Что-то крутое, странно-жесткое мелькнуло в глазах Новосельцева, однако никто из них троих не приметил этого: занимало каждого другое — пайки хлеба, разложенные Косачевым на тряпице.
По квадратику землистого, непропеченно-глевкого хлеба, царапавшего рот и горло, проглотили быстро, нисколько не утолив голода. Петр Косачев, добровольно взявший на себя обязанности каптера, замотал оставшиеся две осьмушки в тряпицу, служившую ему полотенцем, спрятал за отворот шинели, поднялся, давая тем самым знак всем вставать.
Федор Макарычев расходился с трудом: болела нога, простреливало ключицу, слабость точно стекла вниз, к ногам, скопилась, он их ставил неуверенно, нетвердо. Поддерживая его, стараясь попасть в такт нешибким шагам Федора, Косачев уверял, что разгуляется, разойдется: «К полдню подгорну, гли, спляшешь, наподдашь». Рассказывал неспешно, как он-то сам «чисто из святой купели вынырнул», когда прогрохотал поезд, и он поднялся, пошел в темноте вслед красному уплывавшему огоньку фонаря на последнем вагоне, думая найти его, Макарычева. Нашел. Потом студент объявился. Потом вышкандыбал, что леший из преисподней, этот Струпин. Говорит: «Слышал, когда пилили… Хотел помочь, да боялся людей всполошить. Прыгнул, да вот незадача: голень зашиб зверски».

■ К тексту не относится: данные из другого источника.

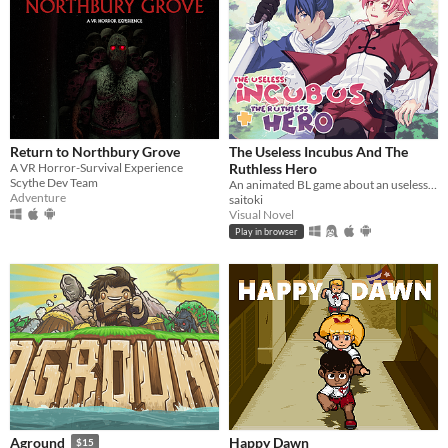
Return to Northbury Grove
The Useless Incubus And The
A VR Horror-Survival Experience
Ruthless Hero
Scythe Dev Team
An animated BL game about an useless incubus and a hero with bad reputation.
Adventure
saitoki
Visual Novel
Play in browser
Happy Dawn
Aground
$15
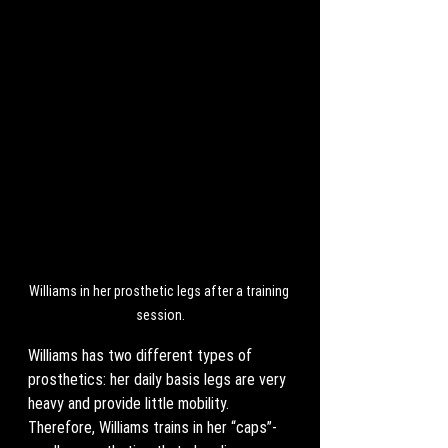
Williams in her prosthetic legs after a training 
session.
Williams has two different types of 
prosthetics: her daily basis legs are very 
heavy and provide little mobility. 
Therefore, Williams trains in her “caps”- 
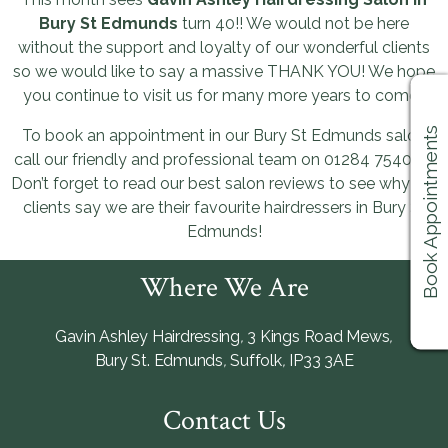
Bury St Edmunds
turn 40!! We would not be here
without the support and loyalty of our wonderful clients
so we would like to say a massive THANK YOU! We hope
you continue to visit us for many more years to come!!
Book Appointments
To book an appointment in our Bury St Edmunds salon
call our friendly and professional team on 01284 754066.
Don’t forget to read our best salon reviews to see why our
clients say we are their favourite hairdressers in Bury St
Edmunds!
Where We Are
Gavin Ashley Hairdressing
,
3 Kings Road Mews
,
Bury St. Edmunds
,
Suffolk
,
IP33 3AE
Contact Us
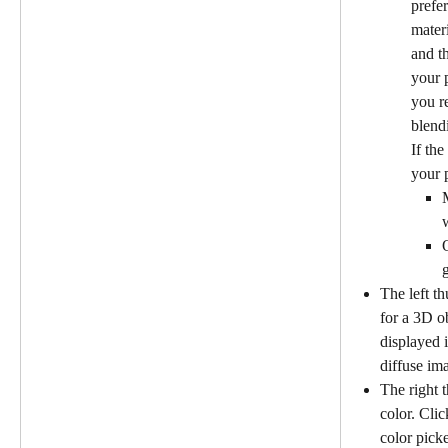
prefer
mater
and t
your 
you re
blend
If th
your p
M
The left th
for a 3D o
displayed i
diffuse im
The right 
color. Clic
color picke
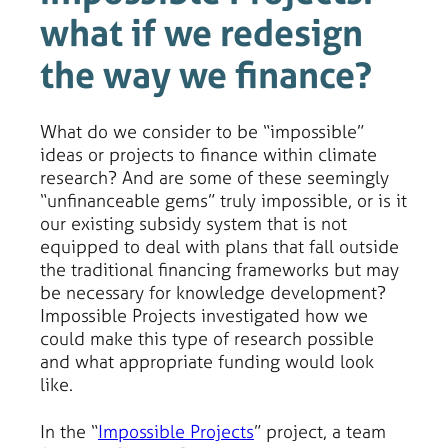
what if we redesign
the way we finance?
What do we consider to be “impossible”
ideas or projects to finance within climate
research? And are some of these seemingly
“unfinanceable gems” truly impossible, or is it
our existing subsidy system that is not
equipped to deal with plans that fall outside
the traditional financing frameworks but may
be necessary for knowledge development?
Impossible Projects investigated how we
could make this type of research possible
and what appropriate funding would look
like.
In the “
Impossible Projects
” project, a team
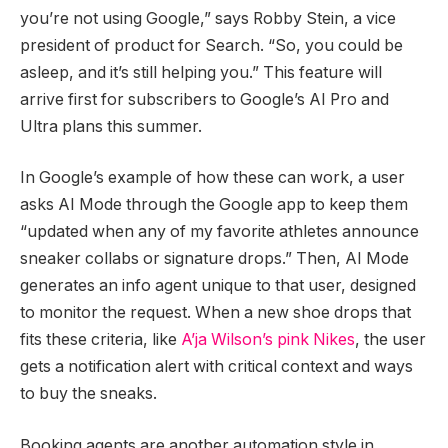
you’re not using Google,” says Robby Stein, a vice
president of product for Search. “So, you could be
asleep, and it’s still helping you.” This feature will
arrive first for subscribers to Google’s AI Pro and
Ultra plans this summer.
In Google’s example of how these can work, a user
asks AI Mode through the Google app to keep them
“updated when any of my favorite athletes announce
sneaker collabs or signature drops.” Then, AI Mode
generates an info agent unique to that user, designed
to monitor the request. When a new shoe drops that
fits these criteria, like
A’ja Wilson’s pink Nikes
, the user
gets a notification alert with critical context and ways
to buy the sneaks.
Booking agents are another automation style in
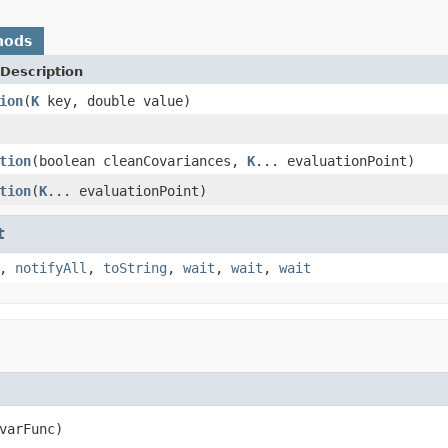
hods
Description
ion
(
K
key, double value)
tion
(boolean cleanCovariances,
K
... evaluationPoint)
tion
(
K
... evaluationPoint)
t
,
notifyAll
,
toString
,
wait
,
wait
,
wait
varFunc)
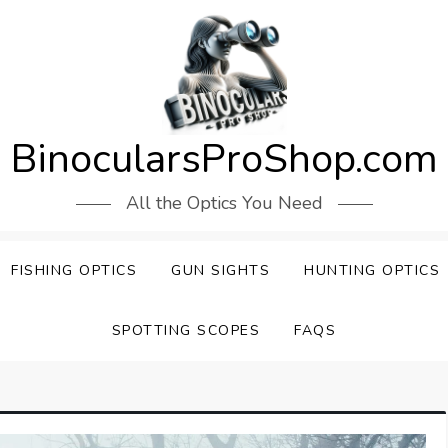
BinocularsProShop.com
All the Optics You Need
FISHING OPTICS
GUN SIGHTS
HUNTING OPTICS
SPOTTING SCOPES
FAQS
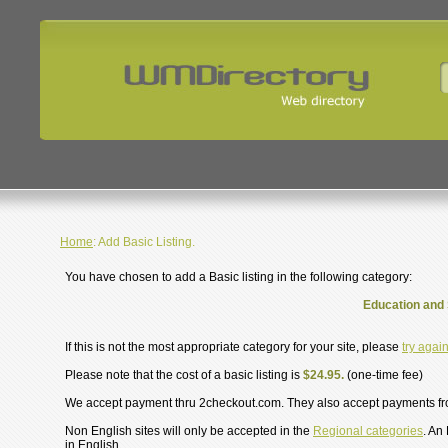
Home
: Add Basic Listing.
You have chosen to add a Basic listing in the following category:
Education and 
If this is not the most appropriate category for your site, please
try agai
Please note that the cost of a basic listing is
$24.95.
(one-time fee)
We accept payment thru 2checkout.com. They also accept payments f
Non English sites will only be accepted in the
Regional categories
. An
in English.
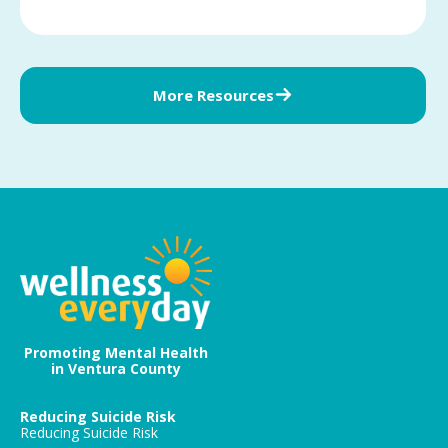
More Resources
Promoting Mental Health
in Ventura County
Reducing Suicide Risk
Reducing Suicide Risk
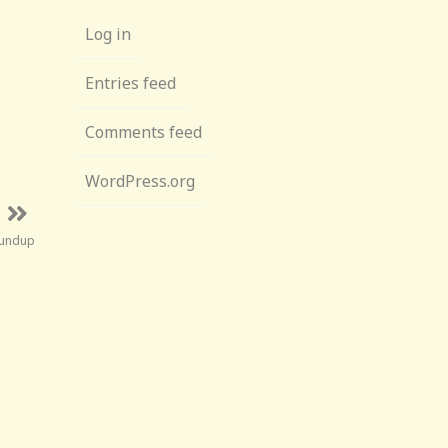
Log in
Entries feed
Comments feed
WordPress.org
oundup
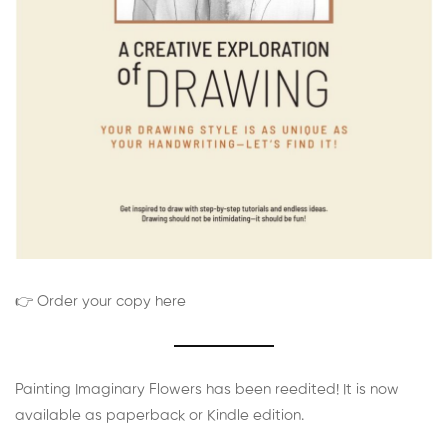
👉 Order your copy here
Painting Imaginary Flowers has been reedited! It is now
available as paperback or Kindle edition.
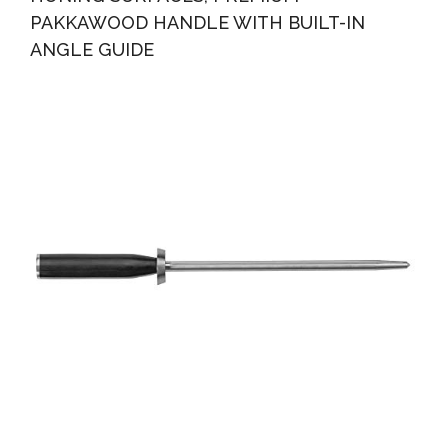
PAKKAWOOD HANDLE WITH BUILT-IN
ANGLE GUIDE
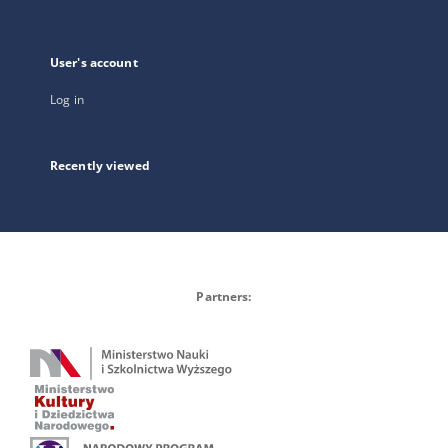
User's account
Log in
Recently viewed
Partners:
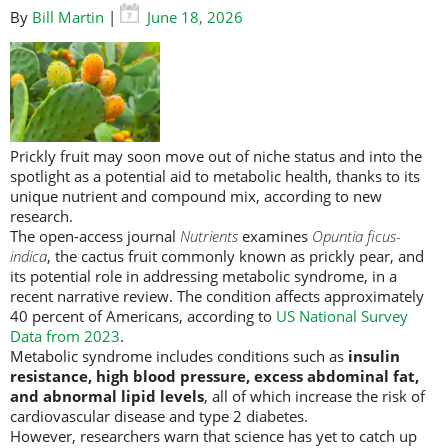
By
Bill Martin
|
June 18, 2026
Prickly fruit may soon move out of niche status and into the
spotlight as a potential aid to metabolic health, thanks to its
unique nutrient and compound mix, according to new
research.
The open-access journal
Nutrients
examines
Opuntia
ficus-
indica
, the cactus fruit commonly known as prickly pear, and
its potential role in addressing metabolic syndrome, in a
recent narrative review.
The condition affects approximately
40 percent of Americans, according to
US National Survey
Data from 2023
.
Metabolic syndrome includes conditions such as
insulin
resistance, high blood pressure, excess abdominal fat,
and abnormal lipid levels
, all of which increase the risk of
cardiovascular disease and type 2 diabetes.
However, researchers warn that science has yet to catch up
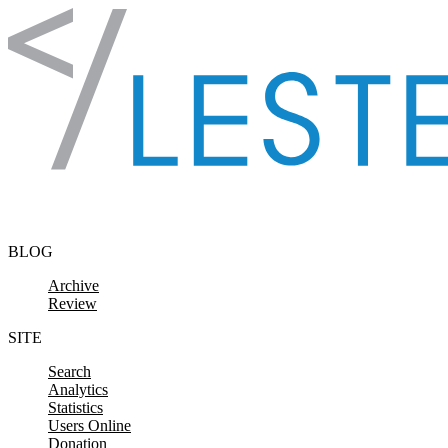
Skip to content
BLOG
Archive
Review
SITE
Search
Analytics
Statistics
Users Online
Donation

Косачев прервал свой рассказ, чтобы подставить плечо Федору, обхватить его половчей, и уж потом закончил:
— И то правда, забил голень, кажись, бедово! — И он кивнул назад. За ними брели Новосельцев и Струпин — этот отставал порядком и в рассупоненной, рваной шинели казался несуразной, нахохленной птицей.
Кругом была степь: даже в размыто-серой пелене, скрадывавшей горизонт, чудилось ее бесконечье, пугающая безбрежность; под ногами — тронутая осенней гнилью трава, колючая, проволочно-спутанная, захлестывавшая силками ноги. Мерещился как бы впитанный, стойко сохранявшийся землей противный запах гари, смолисто-едкий, беспокоил, вызывал легкое головокружение.
К середине первого дня сеяная морось сменилась в безветрии мелким нудным дождем, он сыпал мерно из свинцово-обложных туч, столь сбитых, что казалось, под землей уже никогда не проглянет солнце, не разорвет мрачную пелену.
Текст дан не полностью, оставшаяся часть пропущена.